Network-based approaches using protein–protein interaction data while useful have some practical limitations [29]. First, high-throughput protein–protein interaction sets, especially yeast two-hybrid sets, are inherently noisy and may contain several interactions with no biological relevance [18, 26, 37, 66]. Surprisingly, only 5.8 % of the human, fly, and worm yeast two-hybrid interactions have been confirmed by the HPRD (Human Protein Reference Database), a manually curated compilation of protein interactions [47]. Second, the protein interactome tends to be biased towards well-studied proteins. Third, some of the human protein interactome data is derived by extrapolating high-throughput interactions from other species. Even though previous studies have shown that PPINs are conserved across species [25], there is a possibility for species-specific protein interactions.
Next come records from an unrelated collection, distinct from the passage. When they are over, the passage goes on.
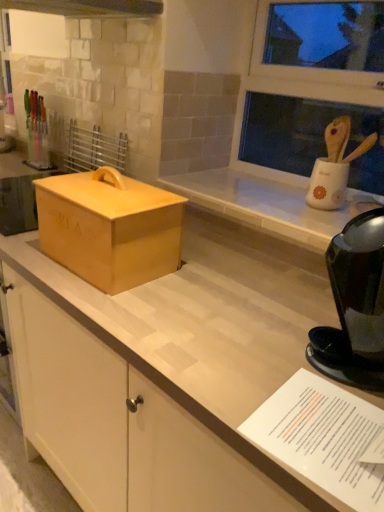 The image size is (384, 512). What do you see at coordinates (322, 437) in the screenshot?
I see `white paper at lower right` at bounding box center [322, 437].

Image resolution: width=384 pixels, height=512 pixels. Describe the element at coordinates (354, 306) in the screenshot. I see `black glossy coffee maker at right` at that location.

Describe the element at coordinates (109, 228) in the screenshot. This screenshot has width=384, height=512. I see `matte yellow box at center` at that location.

Locate an element on the screen. white paper at lower right is located at coordinates (322, 437).

Is matte yellow box at center touching black glossy coffee maker at right?

No, matte yellow box at center is not making contact with black glossy coffee maker at right.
Fourth, two interacting proteins need not lead to similar disease phenotypes when mutated—for instance, they may have redundant or different but overlapping functions, or one may be more dispensable than the other [47]. Additionally, disease proteins may lie at different points in a molecular pathway and not necessarily interact directly. Fifth, disease mutations need not always involve proteins (e.g., telomerase RNA component in congenital autosomal dominant dyskeratosis) [47]. Lastly, most of the network topology-based algorithms were originally developed to identify “important” nodes in networks. Although extended versions of these algorithms are used to prioritize nodes to selected “seeds,” they could still be biased towards hubs.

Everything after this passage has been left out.